The answer must be an exact transcription of every record.

--- STUDY MATERIAL ---

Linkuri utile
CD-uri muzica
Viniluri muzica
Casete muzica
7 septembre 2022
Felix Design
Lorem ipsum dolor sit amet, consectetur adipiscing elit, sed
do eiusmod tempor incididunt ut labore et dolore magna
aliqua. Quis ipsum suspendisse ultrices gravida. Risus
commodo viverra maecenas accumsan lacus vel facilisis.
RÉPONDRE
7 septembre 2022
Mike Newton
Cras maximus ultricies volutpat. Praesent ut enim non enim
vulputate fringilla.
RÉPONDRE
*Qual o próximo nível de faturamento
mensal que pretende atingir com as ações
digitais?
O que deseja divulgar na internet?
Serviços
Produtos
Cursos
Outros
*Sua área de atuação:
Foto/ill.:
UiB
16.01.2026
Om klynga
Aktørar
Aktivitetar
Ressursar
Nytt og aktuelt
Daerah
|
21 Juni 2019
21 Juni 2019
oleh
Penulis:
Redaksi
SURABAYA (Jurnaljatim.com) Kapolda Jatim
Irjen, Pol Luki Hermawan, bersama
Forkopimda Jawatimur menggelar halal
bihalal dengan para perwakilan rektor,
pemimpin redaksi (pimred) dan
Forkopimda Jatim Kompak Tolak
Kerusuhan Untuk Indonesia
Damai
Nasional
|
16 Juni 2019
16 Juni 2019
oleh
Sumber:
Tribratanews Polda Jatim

---

## RESPONSE
Linkuri utile
CD-uri muzica
Viniluri muzica
Casete muzica
7 septembre 2022
Felix Design
Lorem ipsum dolor sit amet, consectetur adipiscing elit, sed
do eiusmod tempor incididunt ut labore et dolore magna
aliqua. Quis ipsum suspendisse ultrices gravida. Risus
commodo viverra maecenas accumsan lacus vel facilisis.
RÉPONDRE
7 septembre 2022
Mike Newton
Cras maximus ultricies volutpat. Praesent ut enim non enim
vulputate fringilla.
RÉPONDRE
*Qual o próximo nível de faturamento
mensal que pretende atingir com as ações
digitais?
O que deseja divulgar na internet?
Serviços
Produtos
Cursos
Outros
*Sua área de atuação:
Foto/ill.:
UiB
16.01.2026
Om klynga
Aktørar
Aktivitetar
Ressursar
Nytt og aktuelt
Daerah
|
21 Juni 2019
21 Juni 2019
oleh
Penulis:
Redaksi
SURABAYA (Jurnaljatim.com) Kapolda Jatim
Irjen, Pol Luki Hermawan, bersama
Forkopimda Jawatimur menggelar halal
bihalal dengan para perwakilan rektor,
pemimpin redaksi (pimred) dan
Forkopimda Jatim Kompak Tolak
Kerusuhan Untuk Indonesia
Damai
Nasional
|
16 Juni 2019
16 Juni 2019
oleh
Sumber:
Tribratanews Polda Jatim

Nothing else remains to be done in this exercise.